GCM#

class pgmpy.ci_tests.GCM(data: DataFrame, estimator=None)[source]#

Bases: _BaseCITest

Generalized Covariance Measure (GCM) [1] test for conditional independence.

Fit an estimator on \(X\) and \(Y\) on \([1, Z]\), let \(r_X\) and \(r_Y\) denote the resulting residuals, and define \(U_i = r_{X, i} r_{Y, i}\). The resulting test statistic is

\[T = \frac{1}{\sqrt{n}} \frac{\sum_{i=1}^n U_i}{\operatorname{std}(U_1, \ldots, U_n)},\]

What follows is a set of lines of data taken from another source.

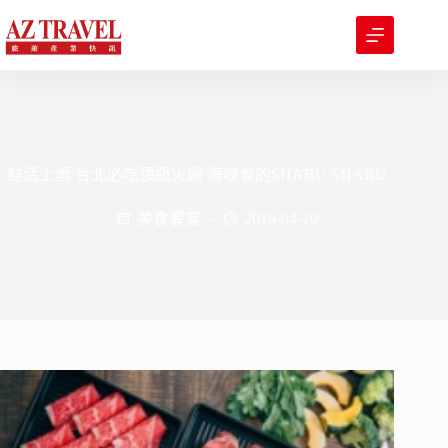
跳
至
主
要
內
容
鮮活上桌 台北必吃頂級火鍋 海峽會的SHABU SHABU
美食饗宴
2019-04-10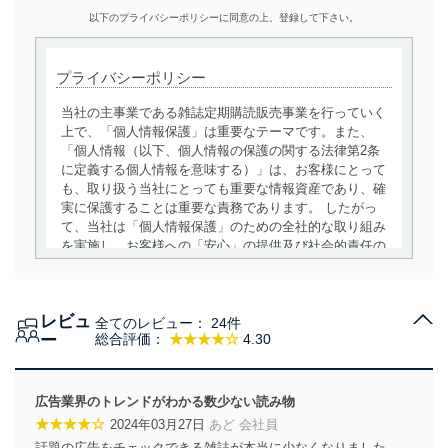
以下のプライバシーポリシーに同意の上、登録して下さい。
プライバシーポリシー
当社の主事業である雑誌定期購読販売事業を行っていく
上で、「個人情報保護」は重要なテーマです。また、
「個人情報（以下、個人情報の保護の関する法律第2条
に定義する個人情報を意味する）」は、お客様にとって
も、取り扱う当社にとっても重要な情報資産であり、確
実に保護することは重要な責務であります。 したがっ
て、当社は「個人情報保護」のための全社的な取り組み
を実施し、お客様への「安心」の提供及び社会的責任の
責務を果たすことを確実にいたします。
個人情報の取得・利用・提供について
レビュ
全てのレビュー：
24件
当社は、個人情報の取得・利用・提供に際して、その利
ー
総合評価：
★★★★☆
4.30
用目的を明確にし、本人の同意を得たうえで利用目的の
達成に必要な範囲内で適法かつ公正な手段によって取
得・利用・提供を行います。また、当社が保有している
広告業界のトレンドがわかる数少ない読み物
個人情報は、同意を得ずに目的外利用、第三者への提
★★★★☆
2024年03月27日
あど 会社員
供・開示は行いません。当社においてはこれらの取り組
話題の広告をチェックできる雑誌が本当に少なくなりました。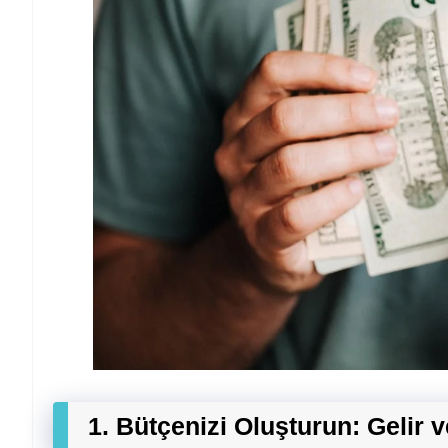
1. Bütçenizi Oluşturun: Gelir v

where \(n\) is the sample size. Under the null hypothesis \(X \perp Y \mid Z\), this statistic is asymptotically standard normal.

Parameters:

datapandas.DataFrame: The dataset in which to test the independence condition.
estimator: optional (default=None): Any regressor with fit and predict methods to compute residuals. If None, LinearRegression() is used as default.

Attributes:

statistic_float: The GCM test statistic. Set after calling the test.
p_value_float: The p-value for the test. Set after calling the test.

References

[1]

Rajen D. Shah, and Jonas Peters. “The Hardness of Conditional Independence Testing and the Generalised Covariance Measure”.

run_test(X: str, Y: str, Z: list)[source]#

Compute GCM statistic and p-value.

Sets self.statistic_ (t-statistic) and self.p_value_.